Publicado en La Razón

Tan rubia como siempre y ofreciendo una encantadora  sonrisa, Corinna Larsen, la falsa princesa que siempre quiso ser reina, recibió a los periodistas en la habitación del hotel. La bella teutona , que había visto una y mil veces aquella entrevista bomba de Lady Di, conocía bien la importancia de una buena puesta en escena. Por eso eligió parecido decorado e idéntico atuendo. Aunque ella fuera la otra, era preciso que quienes atendieran a sus palabras estuvieran seguros de que le resultaba tan imprescindible confesar para evitar el peligro como a Diana. Así creerían cuanto dijera. Por mucho que retorciera la verdad. Para reforzar sus argumentos, decidió socavar previamente la imagen de su víctima con una foto infame, de barbacoa, indigna para un rey o una estrella de rock.  Tras ella, cualquier disparate podría ser tomado como cierto.
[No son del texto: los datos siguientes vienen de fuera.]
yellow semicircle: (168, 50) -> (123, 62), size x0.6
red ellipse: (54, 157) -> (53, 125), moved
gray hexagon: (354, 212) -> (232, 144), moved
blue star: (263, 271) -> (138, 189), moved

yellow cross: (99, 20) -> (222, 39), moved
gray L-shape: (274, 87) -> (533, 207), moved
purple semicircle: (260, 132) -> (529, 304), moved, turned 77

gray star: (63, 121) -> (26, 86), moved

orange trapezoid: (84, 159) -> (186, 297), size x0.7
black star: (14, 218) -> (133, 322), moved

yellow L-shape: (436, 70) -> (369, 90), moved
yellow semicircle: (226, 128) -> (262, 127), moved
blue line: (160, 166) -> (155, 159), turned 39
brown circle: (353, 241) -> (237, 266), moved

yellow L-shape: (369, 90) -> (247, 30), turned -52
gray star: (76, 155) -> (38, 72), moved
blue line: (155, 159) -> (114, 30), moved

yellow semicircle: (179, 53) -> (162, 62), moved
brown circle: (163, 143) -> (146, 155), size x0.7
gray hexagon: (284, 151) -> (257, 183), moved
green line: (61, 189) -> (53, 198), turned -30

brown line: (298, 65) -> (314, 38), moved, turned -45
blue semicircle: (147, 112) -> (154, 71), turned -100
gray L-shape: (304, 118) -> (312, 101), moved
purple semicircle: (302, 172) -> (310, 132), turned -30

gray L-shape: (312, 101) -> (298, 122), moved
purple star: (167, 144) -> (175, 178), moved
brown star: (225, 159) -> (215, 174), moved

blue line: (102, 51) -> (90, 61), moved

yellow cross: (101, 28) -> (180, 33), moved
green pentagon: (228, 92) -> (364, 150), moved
Ensayó una y mil veces los gestos ante el espejo y repasó todas las preguntas previamente pactadas. Sofía, Urdangarín, Cristina, el dinero, Felipe y hasta Franco… Para que su credibilidad fuera rotunda, debía ofrecer una mirada lánguida, un tono suave y compungido, unas declaraciones guillotinadoras y algún elemento de complicidad con alguien. Decidió elegir a la educadísima y profesional reina Letizia. Era perfecta para convertirla en mártir, por no tener sangre azul y verse obligada a soportar a un pérfido y real suegro. Señalar sus virtudes era como decir: “es una de las nuestras”. Así molestaba a todos y, de paso, dañaba a la propia reina, que también debía quedar muerta. Cuando terminó la entrevista, despidió a los reporteros y cerró la puerta. Se sentía la mejor actriz. Entonces m iró al techo, suspiró hondamente y, sin poder evitarlo,  dejó escapar una siniestra carcajada.